Ocorre também que a aposta de Bolsonaro no elogio à loucura lhe custou muito caro. O chefe do poder executivo, sem medir consequências, acreditou em remédios ineficazes, negou a ciência, relativizou a eficácia das vacinas e, no campo econômico, pregou ser um “liberal”, mas na prática, retroce­deu o Estado brasileiro ao patriarquismo e coronelismo vistos durante muito tempo na nossa história política. Apostou muito caro e perdeu tudo.

Suas (in)ações e condutas provocaram o descrédito de fa­tias importantes do eleitorado, notadamente de uma parte da população que acreditou em seu discurso contra a corrupção e contra o “antigo” toma-lá-dá-cá com os partidos de centro – Centrão, como condição sinequa non para a governabilidade.
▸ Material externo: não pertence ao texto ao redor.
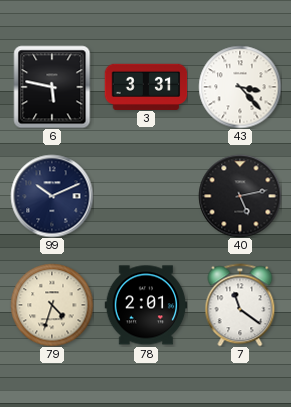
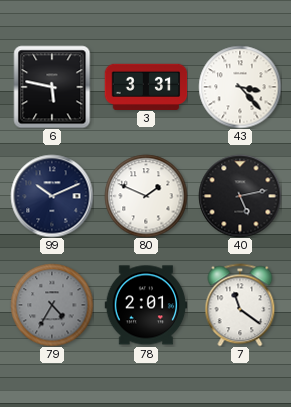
80: none -> 1:49
79: 4:33 -> 4:35
79 dial: cream -> grey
Paralelamente, o envolvimento familiar do presidente com questões imorais e ilícitas em denúncias de corrupção, que vão desde “rachadinhas” até o uso de instituições de Estado para proteção, em conjunto com a entrega do orçamento e de cargos essenciais às velhas raposas da política, levaram a um severo desgaste nacional e internacional. As imagens da desfaçatez de Fabrício Queiroz e o discurso presidencial do último dia 07 de setembro foram a ‘pá de cal’ no fio de esperança que restava nos eleitores mais distantes da política partidária.

Agora sem saída, só resta a Bolsonaro a manutenção de um discurso esquizofrênico que, mesmo tendo sido eleito pelo voto, questiona o sistema eleitoral que levou todo o seu grupo ao poder nas últimas décadas.
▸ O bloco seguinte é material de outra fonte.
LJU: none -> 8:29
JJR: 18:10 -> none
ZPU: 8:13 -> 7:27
Ao fim e ao cabo, o que se observa é que está preso na necessidade de “ter” um inimigo, mesmo que imaginário, para manter inflada a narrativa e crença em seus fiéis. Assim foi com a cloroquina, com a vacina chinesa, com o Moro, com o voto impresso e agora chegou a vez dos ministros do STF, responsáveis pela condução da eleição de 2022. O ataque às instituições, até mesmo cometendo crime de responsabili­dade, não é casual ou impensado, mas sim a única saída para chegar vivo politicamente ao fim do seu governo.
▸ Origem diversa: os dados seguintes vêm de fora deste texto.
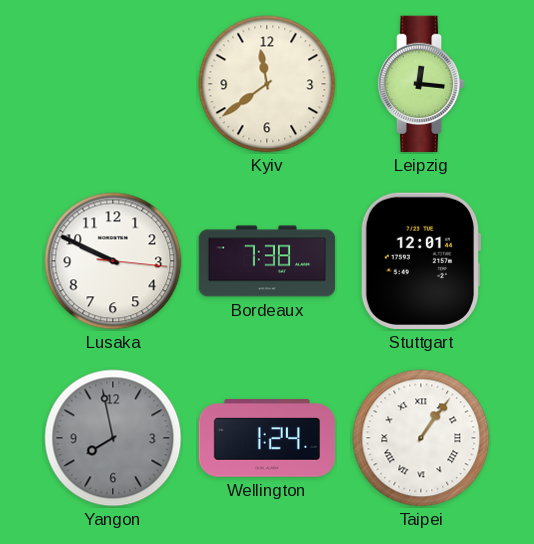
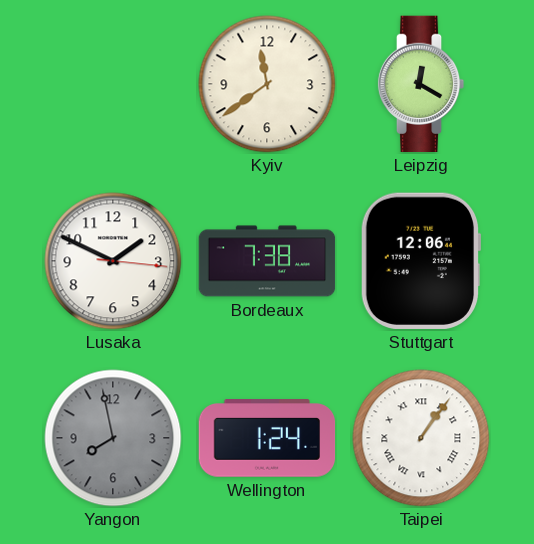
Leipzig: 12:16 -> 12:20
Lusaka: 9:49 -> 1:49
Stuttgart: 12:01 -> 12:06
A chance eleitoral do Bolsonaro se enfraquece a cada dia (e ele sabe disso porque tem uma máquina de comunicação nas mãos e certamente também faz suas pesquisas), e agora só lhe restam os loucos para evitar o impeachment e conse­guir, ao menos, ter um capital político para eleger sua família e seus amigos. Agora e, por isso, vale tudo. E quanto mais insano e desvairado, melhor para suas intenções ditatoriais, já que, democraticamente, o fim do Bolsonarismo está agenda­do para outubro de 2022.